Exercise aim:
Lines from the one containing "Грузия в IV веке: распространение" to the end of the data below are to be restated exactly, with both ends included and nothing else.

[Transcribed page contents]
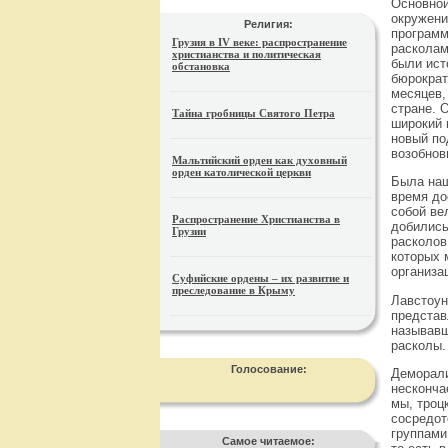
Основной
окружени
Религия:
программ
Грузия в IV веке: распространение
расколам
христианства и политическая
были ист
обстановка
бюрократ
месяцев,
стране. 
Тайна гробницы Святого Петра
широкий 
новый по
возобнов
Мальтийский орден как духовный
орден католической церкви
Была наш
время до
собой ве
Распространение Христианства в
добились
Грузии
расколов
которых 
организа
Суфийские ордены – их развитие и
преследование в Крыму
Лавстоун
представ
называвш
расколы.
Голосование:
Деморали
несконча
мы, троц
сосредот
группами
Самое читаемое:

Result:
Грузия в IV веке: распространение
расколам
христианства и политическая
были ист
обстановка
бюрократ
месяцев,
стране. 
Тайна гробницы Святого Петра
широкий 
новый по
возобнов
Мальтийский орден как духовный
орден католической церкви
Была наш
время до
собой ве
Распространение Христианства в
добились
Грузии
расколов
которых 
организа
Суфийские ордены – их развитие и
преследование в Крыму
Лавстоун
представ
называвш
расколы.
Голосование:
Деморали
несконча
мы, троц
сосредот
группами
Самое читаемое:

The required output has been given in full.